Rose Ausländer hält sich nicht an den Schrecknissen der Vergangenheit fest. Sie verweist vielmehr, frei nach Kant, auf den Sternenhimmel über uns, und auf sein großmütiges „Lächeln“. Die Spannung zwischen der „blutgetränkten Erde“ und den „unschuldigen Sternen“ ermöglicht neues Leben.

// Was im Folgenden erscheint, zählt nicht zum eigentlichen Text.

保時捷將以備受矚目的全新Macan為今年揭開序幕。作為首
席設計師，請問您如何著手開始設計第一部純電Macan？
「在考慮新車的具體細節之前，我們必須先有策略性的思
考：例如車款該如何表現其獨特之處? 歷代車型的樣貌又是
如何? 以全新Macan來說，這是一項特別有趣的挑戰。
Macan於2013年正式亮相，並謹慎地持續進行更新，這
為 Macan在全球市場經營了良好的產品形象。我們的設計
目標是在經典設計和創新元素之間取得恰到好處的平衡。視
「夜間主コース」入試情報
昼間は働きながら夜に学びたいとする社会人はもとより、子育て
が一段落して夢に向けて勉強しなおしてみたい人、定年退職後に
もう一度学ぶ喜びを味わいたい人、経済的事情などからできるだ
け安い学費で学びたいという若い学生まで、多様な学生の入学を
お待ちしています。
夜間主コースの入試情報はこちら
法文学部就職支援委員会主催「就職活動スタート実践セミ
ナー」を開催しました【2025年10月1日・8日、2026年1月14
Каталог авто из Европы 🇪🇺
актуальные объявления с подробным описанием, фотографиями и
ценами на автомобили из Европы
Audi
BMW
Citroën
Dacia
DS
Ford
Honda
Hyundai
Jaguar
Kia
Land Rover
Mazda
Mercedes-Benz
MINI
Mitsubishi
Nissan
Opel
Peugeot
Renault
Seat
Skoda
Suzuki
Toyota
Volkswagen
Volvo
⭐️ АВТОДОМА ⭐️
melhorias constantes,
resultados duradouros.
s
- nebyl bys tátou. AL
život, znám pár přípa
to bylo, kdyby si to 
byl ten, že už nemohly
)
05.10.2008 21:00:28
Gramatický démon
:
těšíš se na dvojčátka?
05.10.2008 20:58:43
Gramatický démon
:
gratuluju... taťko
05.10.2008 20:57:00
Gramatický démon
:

Natürlich erregt die Anwesenheit dieser alten Frau im jüdischen Altersheim von Düsseldorf das Interesse der Menschen, die dort verkehren. Die schon bettlägerige Autorin wird beäugt und angesprochen. Der Ausdruck „vielfarbige Fragen“ verweist auf die nie endende Neugierde der Menschenkinder. Sokrates steht für den griechischen Philosophen, der von sich behauptet hat, dass er nichts wisse. Die Autorin ist sich bewusst, dass sie nichts Wirkliches weiß. Sie fühlt sich außerstande, den „Menschen“, sollten sie erscheinen, einen Rat zu geben.

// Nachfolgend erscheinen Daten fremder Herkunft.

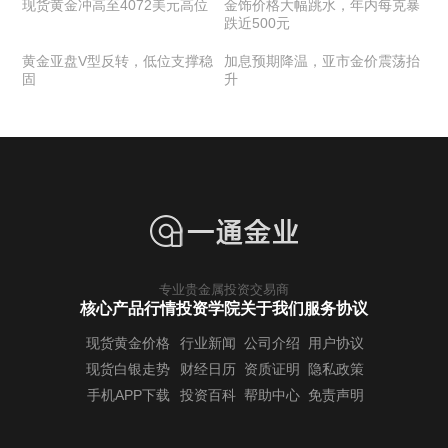
现货黄金冲高至4072美元高位
金饰价格大幅跳水，年内每克暴
跌近500元
黄金亚盘V型反转，低位支撑稳
加息预期降温，亚市金价震荡抬
固
升
专业贵金属投资交易商
核心产品行情
投资学院
关于我们
服务协议
现货黄金价格
行业新闻
公司介绍
用户协议
现货白银走势
财经日历
资质证明
隐私政策
手机APP下载
投资百科
帮助中心
免责声明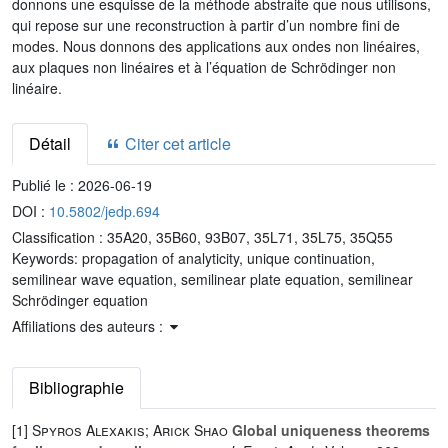
donnons une esquisse de la méthode abstraite que nous utilisons,
qui repose sur une reconstruction à partir d’un nombre fini de
modes. Nous donnons des applications aux ondes non linéaires,
aux plaques non linéaires et à l’équation de Schrödinger non
linéaire.
Détail
Citer cet article
Publié le :
2026-06-19
DOI :
10.5802/jedp.694
Classification :
35A20, 35B60, 93B07, 35L71, 35L75, 35Q55
Keywords:
propagation of analyticity, unique continuation,
semilinear wave equation, semilinear plate equation, semilinear
Schrödinger equation
Affiliations des auteurs :
Bibliographie
[1]
Spyros Alexakis; Arick Shao
Global uniqueness theorems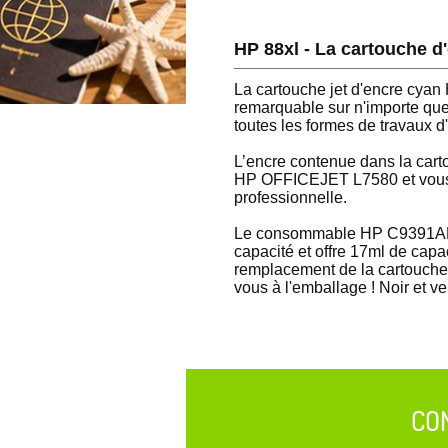
HP 88xl - La cartouche 
La cartouche jet d'encre cya
remarquable sur n'importe que
toutes les formes de travaux d
L’encre contenue dans la cart
HP OFFICEJET L7580 et vous pr
professionnelle.
Le consommable HP C9391AE, f
capacité et offre 17ml de capac
remplacement de la cartouche e
vous à l'emballage ! Noir et ve
CO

Der Schlussteil führt das Gespräch fort. Die Autorin „erklärt“, warum sie nicht wisse: "Die Vergangenheit hat mich gedichtet" heißt so viel wie: Sie hat mich hervorgebracht und ich musste sie erleiden. Aber ich weiß eigentlich nicht, wie mir und den Meinen geschah. Die wahren Gründe entziehen sich meinem Wissen. Das „Was“ dieser Vergangenheit ist mir aus eigenem Erleben vertraut, sagt die Autorin, aber das „Warum“ kenne ich nicht. Ähnlich empfindet sie die mögliche Zukunft. Sie wird ohne ihr Zutun zur Gegenwart werden. Sie hält sich an die Jetztzeit, die durch die Züge ihres Atems gegliedert und gestaltet wird.

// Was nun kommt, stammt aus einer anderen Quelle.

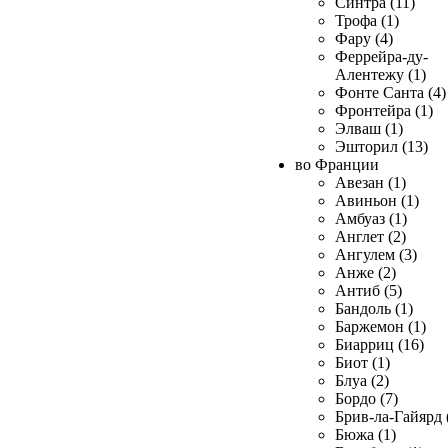
Синтра (11)
Трофа (1)
Фару (4)
Феррейра-ду-
Алентежу (1)
Фонте Санта (4)
Фронтейра (1)
Элваш (1)
Эшторил (13)
во Франции
Авезан (1)
Авиньон (1)
Амбуаз (1)
Англет (2)
Ангулем (3)
Анже (2)
Антиб (5)
Бандоль (1)
Баржемон (1)
Биарриц (16)
Биот (1)
Блуа (2)
Бордо (7)
Брив-ла-Гайярд 
Бюжа (1)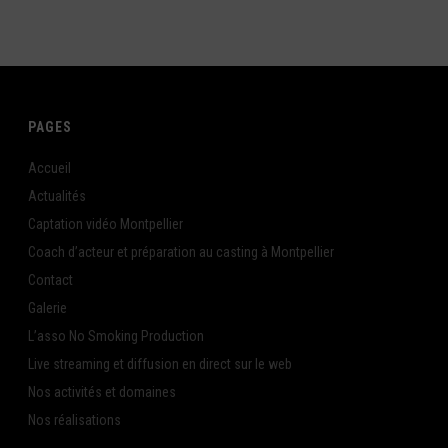
PAGES
Accueil
Actualités
Captation vidéo Montpellier
Coach d’acteur et préparation au casting à Montpellier
Contact
Galerie
L’asso No Smoking Production
Live streaming et diffusion en direct sur le web
Nos activités et domaines
Nos réalisations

Im Kontext der Modernen Lyrik ist diese Haltung der Offenheit bemerkenswert. Die schlimmen Erfahrungen der Vergangenheit haben sie hervorgebracht. Die Autorin hat es aber geschafft, sich zu läutern. Die schlimmen Erfahrungen der Vergangheit nehmen damit eine gewisse Leichtigkeit an, die sie verdaubar macht. Was wirklich zählt, ist das Erleben des gegenwärtigen Augenblicks. Die Zukunft wird mit dieser Einstellung der Offenheit zu einem Geschenk des Lebens.